Naturheilkunde

Alternative Heilmethoden erheben für sich den Anspruch, dass sie ein Pendant zur wissenschaftlichen Medizin sind. Im Zusammenhang mit den alternativen Heilmethoden werden häufig auch Begriffe wie "Komplementärmedizin", "Außenseitermedizin", "Ganzheitliche Medizin", "Sanfte Medizin" verwendet. Erkennen kann man eine alternative Heilmethode daran, dass es sich um ein ganzheitliches Heilverfahren handelt. Dies bedeutet, dass immer der Mensch als Ganzes betrachtet wird und dass das Zusammenspiel von Körper, Geist und Seele ausschlaggebend ist. Der Mensch ist eine Einheit, was bei der Schulmedizin in den meisten Fällen nicht so gesehen wird, denn hier wird nur die jeweilige Krankheit betrachtet. Ein weiterer Unterschied der Alternativmedizin zur Schulmedizin ist, dass die Ursachen der Krankheiten betrachtet werden und nicht nur die Symptome. Der wichtigste Punkt, der die alternativen Heilmethoden jedoch ausmacht, ist die Anregung der Selbstheilungskräfte.

Bei einigen Methoden und Konzepten sind die Übergänge von der Schulmedizin zur Alternativmedizin fließen, wie bei der Komplementärmedizin. Sie ist eine Mischung aus alternativen Heilmethoden und Methoden der Schulmedizin. Die konventionelle Medizin hat die Komplementärmedizin voll akzeptiert und sieht sie als eine sinnvolle Ergänzung. Zur Komplementärmedizin gehören vor allem Nahrungsergänzungsmittel, die Zugabe von Vitaminpräparaten und die Meditation, die eine der vielen Entspannungstechniken ist.

Die Alternativmedizin umfasst sehr viele Teilbereiche, wie die Naturheilkunde und die Traditionelle Chinesische Medizin.

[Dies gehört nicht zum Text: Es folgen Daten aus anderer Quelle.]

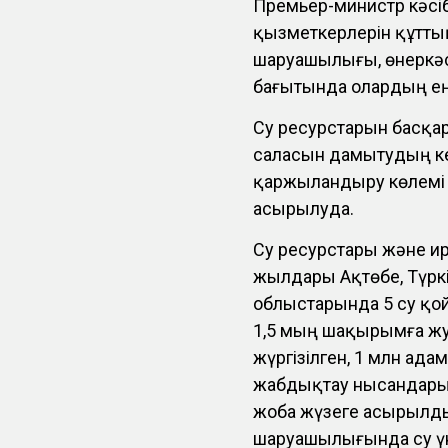
Премьер-министр кәсі
қызметкерлерін құттық
шаруашылығы, өнеркәс
бағытында олардың еңб
Су ресурстарын басқа
саласын дамытудың к
қаржыландыру көлемі 3
асырылуда.
Су ресурстары және ир
жылдары Ақтөбе, Түркіс
облыстарында 5 су қо
1,5 мың шақырымға ж
жүргізілген, 1 млн ад
жабдықтау нысандарын
жоба жүзеге асырылд
шаруашылығында су үн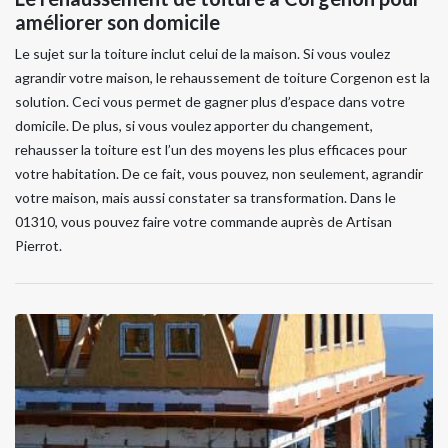
améliorer son domicile
Le sujet sur la toiture inclut celui de la maison. Si vous voulez
agrandir votre maison, le rehaussement de toiture Corgenon est la
solution. Ceci vous permet de gagner plus d’espace dans votre
domicile. De plus, si vous voulez apporter du changement,
rehausser la toiture est l’un des moyens les plus efficaces pour
votre habitation. De ce fait, vous pouvez, non seulement, agrandir
votre maison, mais aussi constater sa transformation. Dans le
01310, vous pouvez faire votre commande auprès de Artisan
Pierrot.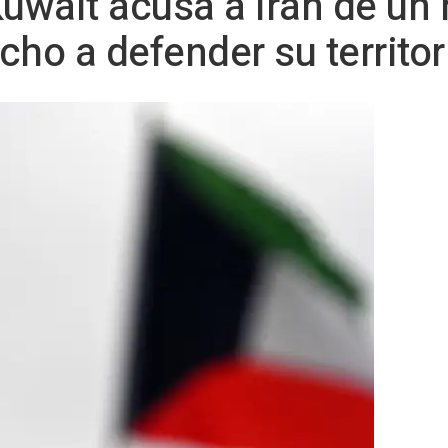
Kuwait acusa a Irán de un
cho a defender su territor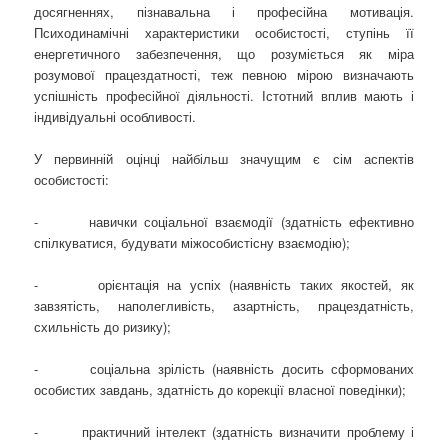
досягненнях, пізнавальна і професійна мотивація.
Психодинамічні характеристики особистості, ступінь її
енергетичного забезпечення, що розуміється як міра
розумової працездатності, теж певною мірою визначають
успішність професійної діяльності. Істотний вплив мають і
індивідуальні особливості.
У первинній оцінці найбільш значущим є сім аспектів
особистості:
- навички соціальної взаємодії (здатність ефективно
спілкуватися, будувати міжособистісну взаємодію);
- орієнтація на успіх (наявність таких якостей, як
завзятість, наполегливість, азартність, працездатність,
схильність до ризику);
- соціальна зрілість (наявність досить сформованих
особистих завдань, здатність до корекції власної поведінки);
- практичний інтелект (здатність визначити проблему і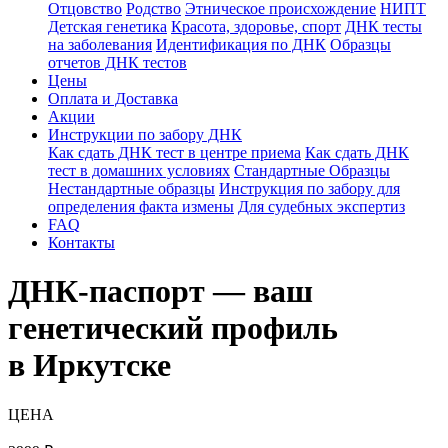
Отцовство
Родство
Этническое происхождение
НИПТ
Детская генетика
Красота, здоровье, спорт
ДНК тесты
на заболевания
Идентификация по ДНК
Образцы
отчетов ДНК тестов
Цены
Оплата и Доставка
Акции
Инструкции по забору ДНК
Как сдать ДНК тест в центре приема
Как сдать ДНК
тест в домашних условиях
Стандартные Образцы
Нестандартные образцы
Инструкция по забору для
определения факта измены
Для судебных экспертиз
FAQ
Контакты
ДНК-паспорт — ваш
генетический профиль
в Иркутске
ЦЕНА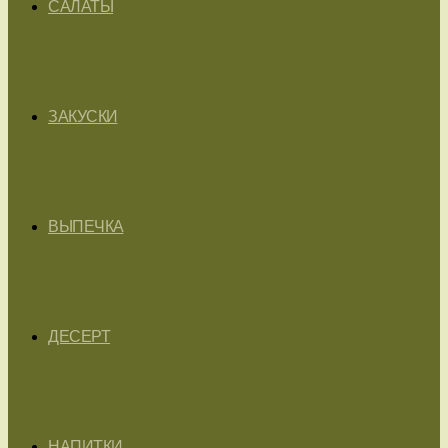
САЛАТЫ
ЗАКУСКИ
ВЫПЕЧКА
ДЕСЕРТ
НАПИТКИ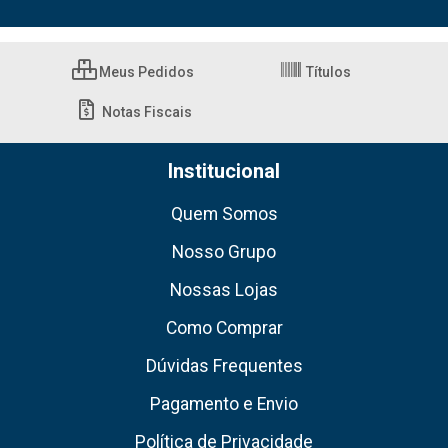
Meus Pedidos
Títulos
Notas Fiscais
Institucional
Quem Somos
Nosso Grupo
Nossas Lojas
Como Comprar
Dúvidas Frequentes
Pagamento e Envio
Política de Privacidade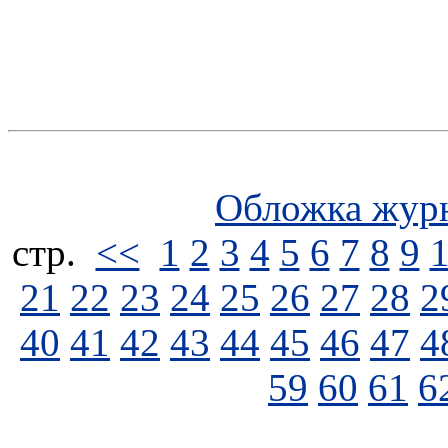
Обложка жур
стp.
<<
1
2
3
4
5
6
7
8
9
21
22
23
24
25
26
27
28
2
40
41
42
43
44
45
46
47
4
59
60
61
6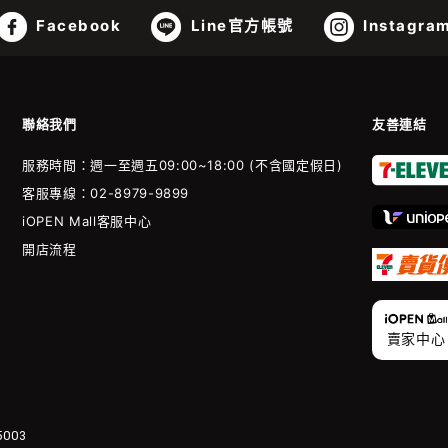
Facebook
Line官方帳號
Instagra
聯絡我們
友善連結
服務時間：週一至週五09:00~18:00 (不含國定假日)
客服專線：02-8979-9899
iOPEN Mall客服中心
開店流程
賣家中心
003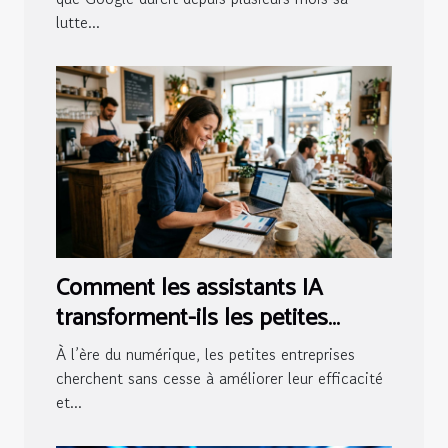
lutte...
Comment les assistants IA
transforment-ils les petites
entreprises ?
À l’ère du numérique, les petites entreprises
cherchent sans cesse à améliorer leur efficacité
et...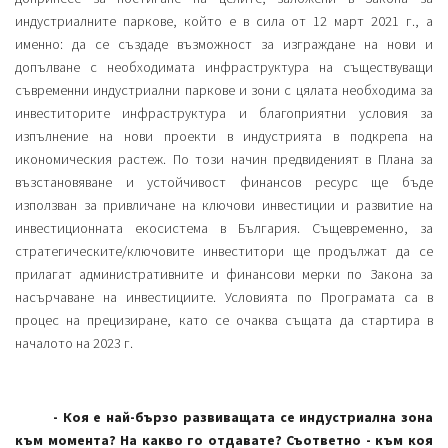
индустриалните паркове, който е в сила от 12 март 2021 г., а
именно: да се създаде възможност за изграждане на нови и
допълване с необходимата инфраструктура на съществуващи
съвременни индустриални паркове и зони с цялата необходима за
инвеститорите инфраструктура и благоприятни условия за
изпълнение на нови проекти в индустрията в подкрепа на
икономическия растеж. По този начин предвиденият в Плана за
възстановяване и устойчивост финансов ресурс ще бъде
използван за привличане на ключови инвестиции и развитие на
инвестиционната екосистема в България. Същевременно, за
стратегическите/ключовите инвеститори ще продължат да се
прилагат административните и финансови мерки по Закона за
насърчаване на инвестициите. Условията по Програмата са в
процес на прецизиране, като се очаква същата да стартира в
началото на 2023 г.
- Коя е най-бързо развиващата се индустриална зона
към момента? На какво го отдавате? Съответно - към коя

Aber auch die Volksmedizin und esoterische Ansätze sind alternative Heilmethoden.

Es wird immer dann von der Alternativmedizin gesprochen, wenn die Funktionsweise der Methoden durch Grundannahmen erklärt werden, die wissenschaftlich nicht nachweisbar sind. Selbst dann, wenn eine Methode wissenschaftlich untersucht wurde, es aber keinen Hinweis auf die Wirksamkeit dieser Therapieansätze gibt, wird von der Alternativmedizin gesprochen. Nach Ansicht der Schulmedizin gehen die meisten Teile der Alternativmedizin und der Naturheilkunde nicht über den Placeboeffekt hinaus. Daher werden die meisten alternativen Heilmethoden auch als pseudowissenschaftlich oder parawissenschaftlich eingestuft.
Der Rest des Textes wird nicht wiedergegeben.